In the case where hot-rolled steel plates or steel sheets are used in construction machines, shipbuilding, industrial machines, steel pipes, civil engineering, steel structures such as buildings, machinery, equipment, or the like, abrasion resistant property is required for such steel plates or steel sheets in some cases. Abrasion is a phenomenon that occurs at moving parts of machines, apparatus, or the like because of the continuous contact between steels or between steel and another material such as soil or rock and therefore a surface portion of steel is scraped off.
When the abrasion resistant property of steel is poor, the failure of machinery or equipment is caused and there is a risk that the strength of structures cannot be maintained; hence, the frequent repair or replacement of worn parts is unavoidable. Therefore, there is a strong demand for an increase in abrasion resistant property of steel used in wearing parts.

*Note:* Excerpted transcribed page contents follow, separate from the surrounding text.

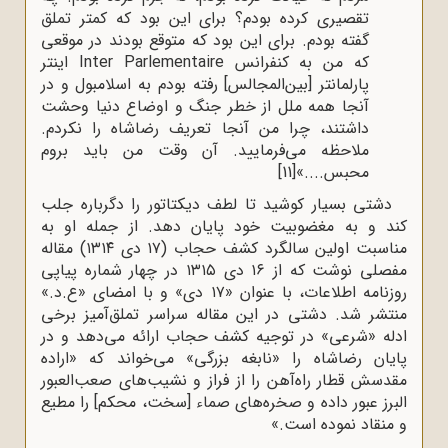
تقصیری کرده بودم؟ برای این بود که کمتر تملق
گفته بودم. برای این بود که متوقع بودند در موقعی
که من به کنفرانس Inter Parlementaire اینتر
پارلمانتر [بین‌المجالس] رفته بودم به اسلامبول و در
آنجا همه ملل از خطر جنگ و اوضاع دنیا وحشت
داشتند، چرا من آنجا تعریف رضاشاه را نکردم.
ملاحظه می‌فرمایید. آن وقت من باید بروم
محبس....»
[11]
دشتی بسیار کوشید تا لطف دیکتاتور را دگرباره جلب
کند و به مغضوبیت خود پایان دهد. از جمله او به
مناسبت اولین سالگرد کشف حجاب (۱۷ دی ۱۳۱۴) مقاله
مفصلی نوشت که از ۱۶ دی ۱۳۱۵ در چهار شماره پیاپی
روزنامه اطلاعات، با عنوان «۱۷ دی» و با امضای «ع.د.»
منتشر شد. دشتی در این مقاله سراسر تملق‌آمیز برخی
ادله «شرعی» در توجیه کشف حجاب ارائه می‌دهد و در
پایان رضاشاه را «نابغه بزرگی» می‌خواند که «اراده
مقدسش قطار راه‌آهن را از فراز و نشیب‌های صعب‌العبور
البرز عبور داده و صخره‌های صماء [سخت، محکم] را مطیع
و منقاد نموده است.»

In order to allow steel to have excellent abrasion resistance, the hardness thereof has been generally increased. The hardness thereof can be significantly increased by adopting a martensite single-phase microstructure. Increasing the amount of solid solution carbon is effective in increasing the hardness of a martensite microstructure. Therefore, various abrasion resistant steel plates and steel sheets have been developed (for example, Patent Literatures 1 to 5).
On the other hand, when abrasion resistant property is required for portions of a steel plate or steel sheet, in many cases, the surface of base metal is exposed. The surface of steel contacts water vapor, moisture, or oil containing a corrosive material and the steel is corroded.
In the case where abrasion resistant steel is used in, mining machinery including ore conveyers, moisture in soil and a corrosive material such as hydrogen sulfide are present. In the case where abrasion resistant steel is used in construction machinery or the like, moisture and sulfuric oxide, which are contained in diesel engines, are present. Both cases are often very severe corrosion environments. In these cases, for corrosion reactions on the surface of steel, iron produces an oxide (rust) by an anode reaction and hydrogen is produced by the cathode reaction of moisture.
In the case where hydrogen produced by a corrosion reaction permeates high-hardness steel, such as abrasion resistant steel, having a martensite microstructure, the steel is extremely embrittled and is cracked in the presence of welding residual stress due to bending work or welding or applied stress in the environment of usage. This is stress corrosion cracking. From the viewpoint of operation safety, it is important for steel for use in machinery, equipment, or the like to have excellent abrasion resistance and resistance to stress corrosion cracking.